Last week, an 18-year-old Saudi girl visiting Kuwait with her family snuck to the airport, purchased a ticket and fled from her family. Rahaf Al Qunun, the Saudi girl, was briefly detained at Bangkok airport as she did not have an entry visa to the country. She explained to the authorities there that she was in transit, and on her way to Australia where she intended to seek asylum. The authorities issued her a return ticket the following day.
Fearful that she may be forced to return to her family, she launched an appeal via social media that went viral overnight and grabbed the attention of human rights organisations as well as politicians of several countries. By barricading herself in an airport hotel room and tweeting about her plight she managed to get global attention and support started pouring in from all quarters.
Pressure on the Thai authorities forced them to relent and grant the United Nations High Commissioner for Refugees (UNHCR) access to Rahaf to assess her need for international refugee protection. Rahaf had been telling rights groups and the media that she was stopped at Bangkok airport, in transit from Kuwait, and had her passport taken from her. She claimed that she fled her family fearing for her life and had been planning to head to Australia where she hoped to seek asylum.

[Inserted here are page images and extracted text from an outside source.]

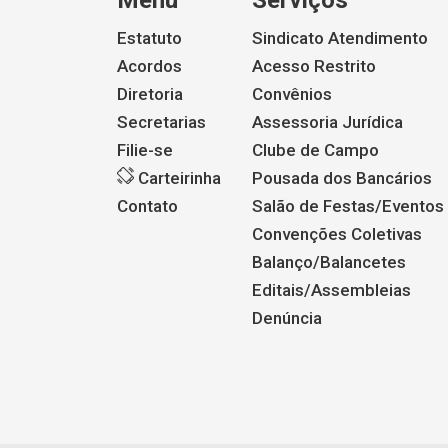
Menu
Serviços
Estatuto
Sindicato Atendimento
Acordos
Acesso Restrito
Diretoria
Convênios
Secretarias
Assessoria Jurídica
Filie-se
Clube de Campo
Carteirinha
Pousada dos Bancários
Contato
Salão de Festas/Eventos
Convenções Coletivas
Balanço/Balancetes
Editais/Assembleias
Denúncia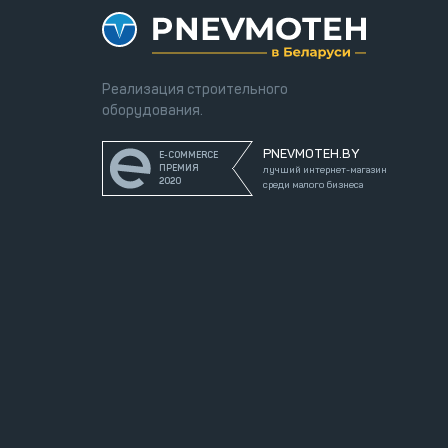
Реализация строительного
оборудования.
PNEVMOTEH.BY
E-COMMERCE
ПРЕМИЯ
лучший интернет-магазин
2020
среди малого бизнеса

UNHCR took her under protective custody while her asylum request was being studied by the Australian government. They also stated that their organisation ‘consistently advocates that refugees and asylum-seekers — having been confirmed or claimed to be in need of international protection — cannot be returned to their countries of origin according to the principle of non-refoulement’.
This brought to the fore attention and criticism of Saudi Arabia’s male guardianship laws that remain the last vestiges of the shackles that have held women without full control of their being. Changes by the government in recent time have done away with a lot of barriers that Saudi women faced in the past, but this one still remains.
The issue of male guardianship in Islam was one meant to protect and preserve the honour, integrity and the legitimate rights of one’s womenfolk. The reality of honouring this responsibility, as exercised in certain segments of our society, is, unfortunately, a bitter contradiction.
Recently, I came to know of a welfare house for women in need of certain household items to alleviate the sufferings of the residents. As I came to know of the pitiful conditions of some of these women, I first wondered how was it possible that what was meant to honour and protect them plunged them into such regrettable circumstances.
In one instance, a middle-aged lady was forced out of her home when her husband remarried a much younger wife. With no family to turn to and no marketable skills, the shelter run by a humanitarian was her only lifeline.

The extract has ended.